Growing Instructions (for USDA Zone 5b):

Start tomato seeds inside at least 6 weeks before last frost (around 4/1). Ideal temperature for germination is 85°  (use a heating mat). Days to germination: 5-14. Once leaves appear, grow plants at 72°. Plant seedlings outside late May into fertile garden soil (with lots of compost or decomposed manure) at a spacing of 18” apart. Stake tomato plants. Tomatoes are susceptible to several fungal diseases (including Early and Late Blight and Verticillium Wilt). To prevent blight, keep foliage dry by 1) Pruning tomato plants to allow for good air circulation 2) Water with drip irrigation/soaker hoses. Crop rotation is also key to preventing tomato diseases. Ideally, plant tomato plants in a spot that has not had any Solanaceae crops (tomato, peppers, eggplant, potatoes) growing there for 4 years. Frequent watering will help to minimize cracking of tomatoes.

Harvest:

Harvest when fruit are fully red ripe and soft when squeezed.

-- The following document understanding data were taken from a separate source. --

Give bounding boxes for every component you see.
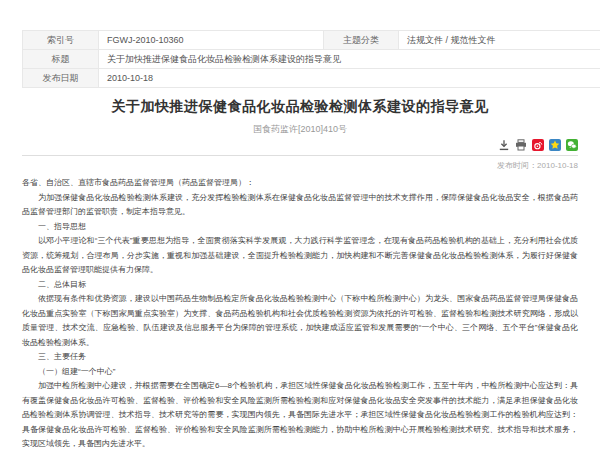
salutation-paragraph: 各省、自治区、直辖市食品药品监督管理局（药品监督管理局）：: [22, 176, 578, 191]
section-heading-2: 二、总体目标: [22, 278, 578, 293]
intro-paragraph: 为加强保健食品化妆品检验检测体系建设，充分发挥检验检测体系在保健食品化妆品监督管…: [22, 191, 578, 220]
table-row: 发布日期 2010-10-18: [23, 69, 600, 88]
section-heading-1: 一、指导思想: [22, 220, 578, 235]
index-value: FGWJ-2010-10360: [99, 31, 324, 50]
date-label: 发布日期: [23, 69, 99, 88]
document-meta-table: 索引号 FGWJ-2010-10360 主题分类 法规文件 / 规范性文件 标题…: [22, 30, 600, 88]
subsection-heading: （一）组建“一个中心”: [22, 365, 578, 380]
qzone-share-icon[interactable]: [549, 139, 561, 151]
category-value: 法规文件 / 规范性文件: [399, 31, 600, 50]
page-title: 关于加快推进保健食品化妆品检验检测体系建设的指导意见: [22, 98, 578, 116]
title-label: 标题: [23, 50, 99, 69]
section-2-paragraph: 依据现有条件和优势资源，建设以中国药品生物制品检定所食品化妆品检验检测中心（下称…: [22, 292, 578, 350]
document-number: 国食药监许[2010]410号: [22, 123, 578, 136]
article-body: 各省、自治区、直辖市食品药品监督管理局（药品监督管理局）： 为加强保健食品化妆品…: [22, 176, 578, 450]
download-icon[interactable]: [498, 139, 510, 151]
document-page: 索引号 FGWJ-2010-10360 主题分类 法规文件 / 规范性文件 标题…: [0, 0, 600, 450]
publish-time: 发布时间：2010-10-18: [497, 160, 578, 171]
divider: [22, 155, 578, 156]
date-value: 2010-10-18: [99, 69, 600, 88]
article-toolbar: [498, 139, 578, 151]
section-1-paragraph: 以邓小平理论和“三个代表”重要思想为指导，全面贯彻落实科学发展观，大力践行科学监…: [22, 234, 578, 278]
weibo-share-icon[interactable]: [532, 139, 544, 151]
index-label: 索引号: [23, 31, 99, 50]
title-value: 关于加快推进保健食品化妆品检验检测体系建设的指导意见: [99, 50, 600, 69]
section-heading-3: 三、主要任务: [22, 350, 578, 365]
print-icon[interactable]: [515, 139, 527, 151]
table-row: 索引号 FGWJ-2010-10360 主题分类 法规文件 / 规范性文件: [23, 31, 600, 50]
table-row: 标题 关于加快推进保健食品化妆品检验检测体系建设的指导意见: [23, 50, 600, 69]
section-3-paragraph: 加强中检所检测中心建设，并根据需要在全国确定6—8个检验机构，承担区域性保健食品…: [22, 379, 578, 450]
category-label: 主题分类: [324, 31, 399, 50]
wechat-share-icon[interactable]: [566, 139, 578, 151]
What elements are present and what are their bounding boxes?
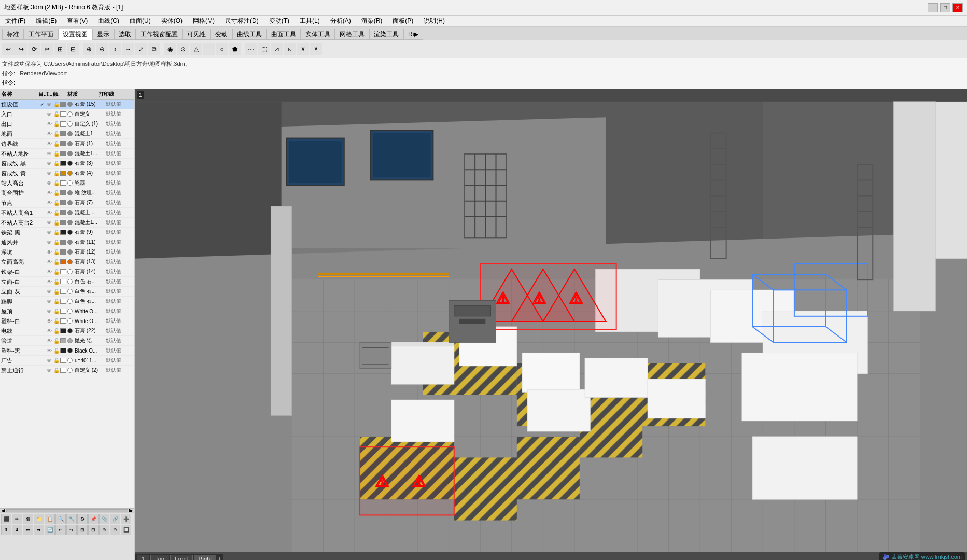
left-toolbar-btn-17[interactable]: ↩ (55, 525, 66, 535)
toolbar-icon-4[interactable]: ⊞ (54, 43, 66, 55)
layer-check-1[interactable] (38, 110, 46, 118)
layer-check-2[interactable] (38, 120, 46, 128)
top-tab-1[interactable]: 工作平面 (24, 29, 58, 40)
layer-row-7[interactable]: 窗成线-黄 👁 🔓 石膏 (4) 默认值 (0, 169, 134, 178)
left-toolbar-btn-4[interactable]: 📋 (45, 514, 55, 524)
layer-check-24[interactable] (38, 337, 46, 344)
toolbar-icon-12[interactable]: ◉ (164, 43, 176, 55)
menu-item-O[interactable]: 实体(O) (158, 16, 186, 26)
left-toolbar-btn-13[interactable]: ⬇ (12, 525, 22, 535)
layer-eye-10[interactable]: 👁 (46, 199, 53, 206)
layer-row-10[interactable]: 节点 👁 🔓 石膏 (7) 默认值 (0, 198, 134, 208)
layer-eye-20[interactable]: 👁 (46, 298, 53, 305)
layer-eye-16[interactable]: 👁 (46, 258, 53, 265)
left-toolbar-btn-23[interactable]: 🔲 (121, 525, 131, 535)
layer-eye-9[interactable]: 👁 (46, 189, 53, 197)
layer-color-swatch-8[interactable] (60, 179, 67, 187)
toolbar-icon-13[interactable]: ⊙ (177, 43, 189, 55)
top-tab-11[interactable]: 网格工具 (335, 29, 369, 40)
top-tab-9[interactable]: 曲面工具 (267, 29, 301, 40)
top-tab-7[interactable]: 变动 (211, 29, 232, 40)
left-toolbar-btn-18[interactable]: ↪ (66, 525, 77, 535)
menu-item-R[interactable]: 渲染(R) (358, 16, 386, 26)
left-toolbar-btn-22[interactable]: ⊖ (110, 525, 120, 535)
layer-row-12[interactable]: 不站人高台2 👁 🔓 混凝土1... 默认值 (0, 218, 134, 228)
menu-item-V[interactable]: 查看(V) (64, 16, 91, 26)
layer-check-8[interactable] (38, 179, 46, 187)
layer-check-13[interactable] (38, 229, 46, 236)
layer-row-23[interactable]: 电线 👁 🔓 石膏 (22) 默认值 (0, 326, 134, 336)
layer-check-15[interactable] (38, 248, 46, 256)
left-toolbar-btn-11[interactable]: ➕ (121, 514, 131, 524)
toolbar-icon-8[interactable]: ↕ (109, 43, 121, 55)
cmd-input[interactable] (17, 78, 173, 87)
layer-color-swatch-21[interactable] (60, 307, 67, 315)
top-tab-4[interactable]: 选取 (114, 29, 136, 40)
layer-lock-6[interactable]: 🔓 (53, 160, 60, 167)
cmd-line3[interactable]: 指令: (2, 78, 965, 87)
layer-check-14[interactable] (38, 239, 46, 246)
layer-color-swatch-16[interactable] (60, 258, 67, 265)
layer-row-16[interactable]: 立面高亮 👁 🔓 石膏 (13) 默认值 (0, 257, 134, 267)
layer-row-11[interactable]: 不站人高台1 👁 🔓 混凝土... 默认值 (0, 208, 134, 218)
layer-lock-21[interactable]: 🔓 (53, 307, 60, 315)
layer-lock-16[interactable]: 🔓 (53, 258, 60, 265)
layer-check-20[interactable] (38, 298, 46, 305)
layer-row-25[interactable]: 塑料-黑 👁 🔓 Black O... 默认值 (0, 346, 134, 356)
layer-row-27[interactable]: 禁止通行 👁 🔓 自定义 (2) 默认值 (0, 366, 134, 375)
toolbar-icon-23[interactable]: ⊻ (310, 43, 322, 55)
layer-lock-2[interactable]: 🔓 (53, 120, 60, 128)
layer-check-10[interactable] (38, 199, 46, 206)
layer-color-swatch-22[interactable] (60, 317, 67, 325)
left-toolbar-btn-19[interactable]: ⊞ (77, 525, 88, 535)
left-toolbar-btn-14[interactable]: ⬅ (23, 525, 33, 535)
top-tab-3[interactable]: 显示 (92, 29, 114, 40)
layer-color-swatch-19[interactable] (60, 288, 67, 295)
layer-check-6[interactable] (38, 160, 46, 167)
layer-eye-17[interactable]: 👁 (46, 268, 53, 275)
menu-item-P[interactable]: 面板(P) (389, 16, 416, 26)
viewport-tab-right[interactable]: Right (194, 555, 217, 560)
layer-row-6[interactable]: 窗成线-黑 👁 🔓 石膏 (3) 默认值 (0, 159, 134, 169)
layer-eye-15[interactable]: 👁 (46, 248, 53, 256)
layer-eye-19[interactable]: 👁 (46, 288, 53, 295)
layer-lock-10[interactable]: 🔓 (53, 199, 60, 206)
menu-item-M[interactable]: 网格(M) (190, 16, 218, 26)
layer-lock-0[interactable]: 🔓 (53, 101, 60, 108)
toolbar-icon-6[interactable]: ⊕ (83, 43, 95, 55)
layer-color-swatch-25[interactable] (60, 347, 67, 354)
layer-eye-5[interactable]: 👁 (46, 150, 53, 157)
layer-color-swatch-4[interactable] (60, 140, 67, 147)
toolbar-icon-11[interactable]: ⧉ (148, 43, 160, 55)
layer-lock-27[interactable]: 🔓 (53, 367, 60, 374)
layer-eye-26[interactable]: 👁 (46, 357, 53, 364)
toolbar-icon-2[interactable]: ⟳ (28, 43, 40, 55)
toolbar-icon-16[interactable]: ○ (216, 43, 228, 55)
layer-check-25[interactable] (38, 347, 46, 354)
layer-check-5[interactable] (38, 150, 46, 157)
layer-lock-20[interactable]: 🔓 (53, 298, 60, 305)
top-tab-6[interactable]: 可见性 (183, 29, 211, 40)
menu-item-D[interactable]: 尺寸标注(D) (222, 16, 262, 26)
layer-eye-3[interactable]: 👁 (46, 130, 53, 137)
layer-check-4[interactable] (38, 140, 46, 147)
layer-eye-14[interactable]: 👁 (46, 239, 53, 246)
left-toolbar-btn-12[interactable]: ⬆ (1, 525, 11, 535)
toolbar-icon-15[interactable]: □ (203, 43, 215, 55)
layer-color-swatch-2[interactable] (60, 120, 67, 128)
layer-lock-25[interactable]: 🔓 (53, 347, 60, 354)
layer-lock-17[interactable]: 🔓 (53, 268, 60, 275)
layer-eye-6[interactable]: 👁 (46, 160, 53, 167)
menu-item-C[interactable]: 曲线(C) (95, 16, 122, 26)
layer-row-3[interactable]: 地面 👁 🔓 混凝土1 默认值 (0, 129, 134, 139)
layer-color-swatch-1[interactable] (60, 110, 67, 118)
left-toolbar-btn-10[interactable]: 🔗 (110, 514, 120, 524)
layer-lock-11[interactable]: 🔓 (53, 209, 60, 216)
layer-eye-22[interactable]: 👁 (46, 317, 53, 325)
minimize-button[interactable]: — (928, 3, 938, 12)
top-tab-5[interactable]: 工作视窗配置 (136, 29, 183, 40)
layer-color-swatch-5[interactable] (60, 150, 67, 157)
layer-check-27[interactable] (38, 367, 46, 374)
toolbar-icon-10[interactable]: ⤢ (135, 43, 147, 55)
viewport-tab-top[interactable]: Top (150, 555, 169, 560)
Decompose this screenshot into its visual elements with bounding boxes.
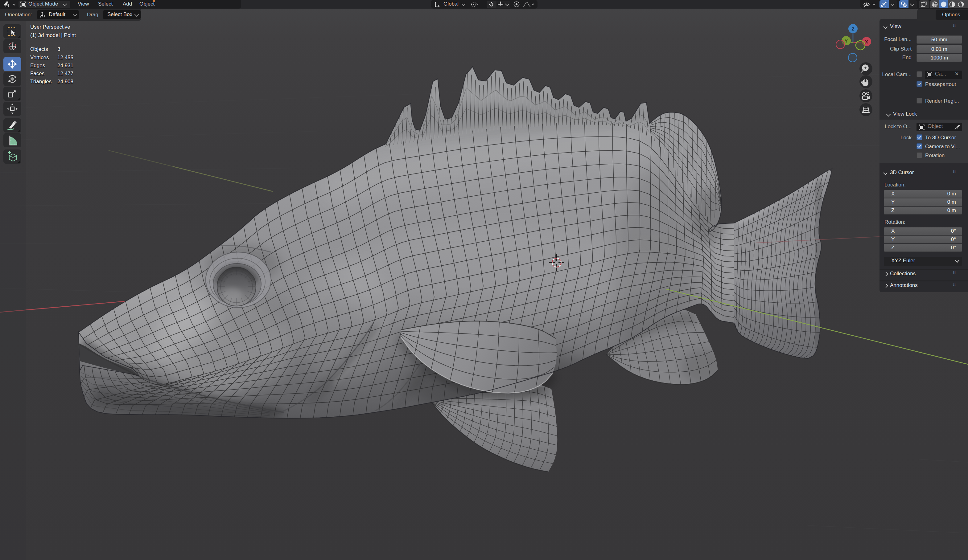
svg-text:Z: Z: [852, 26, 854, 31]
svg-text:Y: Y: [845, 38, 848, 43]
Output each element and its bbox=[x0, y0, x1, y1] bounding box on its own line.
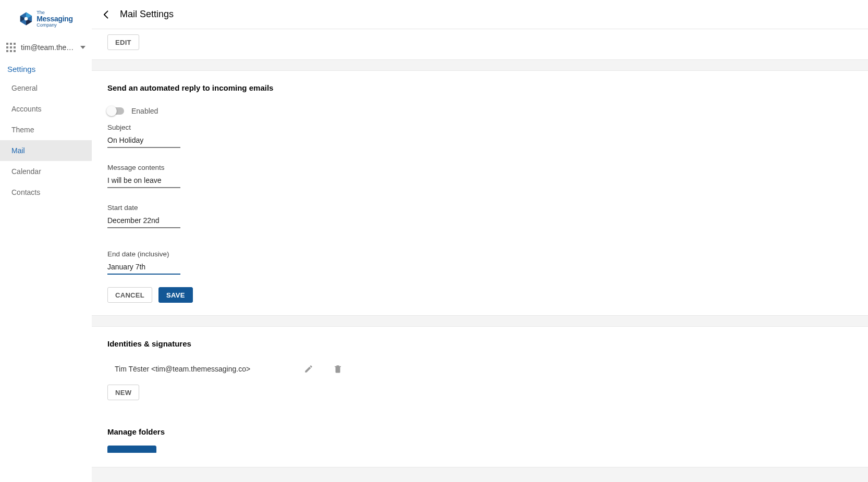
svg-rect-9 bbox=[10, 46, 12, 48]
svg-rect-10 bbox=[14, 46, 16, 48]
sidebar-item-calendar[interactable]: Calendar bbox=[0, 161, 92, 182]
sidebar-item-theme[interactable]: Theme bbox=[0, 119, 92, 140]
identity-row: Tim Tëster <tim@team.themessaging.co> bbox=[107, 356, 852, 385]
apps-grid-icon bbox=[6, 43, 16, 52]
enabled-label: Enabled bbox=[131, 107, 158, 115]
start-date-input[interactable] bbox=[107, 215, 180, 228]
message-input[interactable] bbox=[107, 175, 180, 188]
account-selector[interactable]: tim@team.the… bbox=[0, 38, 92, 57]
svg-rect-12 bbox=[10, 50, 12, 52]
auto-reply-title: Send an automated reply to incoming emai… bbox=[107, 71, 852, 101]
svg-rect-8 bbox=[6, 46, 8, 48]
identity-text: Tim Tëster <tim@team.themessaging.co> bbox=[115, 365, 287, 373]
panel-top-cutoff: EDIT bbox=[92, 29, 868, 60]
logo-icon bbox=[19, 11, 33, 26]
chevron-left-icon bbox=[101, 9, 112, 20]
page-header: Mail Settings bbox=[92, 0, 868, 29]
edit-button[interactable]: EDIT bbox=[107, 34, 139, 50]
svg-point-4 bbox=[25, 17, 28, 21]
panel-auto-reply: Send an automated reply to incoming emai… bbox=[92, 70, 868, 316]
page-title: Mail Settings bbox=[120, 9, 174, 20]
svg-rect-11 bbox=[6, 50, 8, 52]
settings-heading: Settings bbox=[0, 57, 92, 78]
svg-rect-5 bbox=[6, 43, 8, 45]
svg-rect-13 bbox=[14, 50, 16, 52]
account-email: tim@team.the… bbox=[21, 43, 75, 52]
content-scroll[interactable]: EDIT Send an automated reply to incoming… bbox=[92, 29, 868, 482]
enabled-toggle[interactable] bbox=[107, 107, 124, 115]
trash-icon bbox=[333, 364, 343, 374]
logo: The Messaging Company bbox=[0, 0, 92, 38]
pencil-icon bbox=[304, 364, 313, 374]
end-date-input[interactable] bbox=[107, 261, 180, 275]
sidebar-item-mail[interactable]: Mail bbox=[0, 140, 92, 161]
identities-title: Identities & signatures bbox=[107, 327, 852, 356]
svg-rect-7 bbox=[14, 43, 16, 45]
cancel-button[interactable]: CANCEL bbox=[107, 287, 152, 303]
panel-identities: Identities & signatures Tim Tëster <tim@… bbox=[92, 326, 868, 467]
manage-folders-title: Manage folders bbox=[107, 415, 852, 440]
new-identity-button[interactable]: NEW bbox=[107, 385, 139, 400]
message-label: Message contents bbox=[107, 164, 285, 171]
sidebar-item-contacts[interactable]: Contacts bbox=[0, 182, 92, 203]
chevron-down-icon bbox=[80, 45, 85, 50]
end-date-label: End date (inclusive) bbox=[107, 250, 285, 258]
save-button[interactable]: SAVE bbox=[158, 287, 193, 303]
manage-folders-button-cutoff[interactable] bbox=[107, 446, 156, 453]
back-button[interactable] bbox=[98, 6, 115, 23]
subject-label: Subject bbox=[107, 123, 285, 131]
sidebar: The Messaging Company tim@team.the… Sett… bbox=[0, 0, 92, 482]
logo-text-messaging: Messaging bbox=[36, 15, 73, 22]
subject-input[interactable] bbox=[107, 134, 180, 148]
edit-identity-button[interactable] bbox=[301, 362, 316, 376]
svg-rect-6 bbox=[10, 43, 12, 45]
start-date-label: Start date bbox=[107, 204, 285, 212]
delete-identity-button[interactable] bbox=[331, 362, 345, 376]
logo-text-company: Company bbox=[36, 22, 73, 28]
sidebar-item-general[interactable]: General bbox=[0, 78, 92, 98]
sidebar-item-accounts[interactable]: Accounts bbox=[0, 98, 92, 119]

Seed Saving Instructions for gardeners:

Tomatoes are relatively easy seed-saving crops. They are primarily self-pollinated but may be crossed pollinated by insects when different tomato varieties are planted next to one another. You can just save seed and see what you get! Isolation distance of 10ft will minimize crossing while 150’ is necessary to eliminate it. Always harvest seed from the best plants. It is best, but not totally necessary, to collect seeds from a minimum of 6 plants. Collect ripe tomatoes and cut and squeeze out seeds. See instructions for fermenting seeds. Rinse and dry seeds on a screen or wax paper.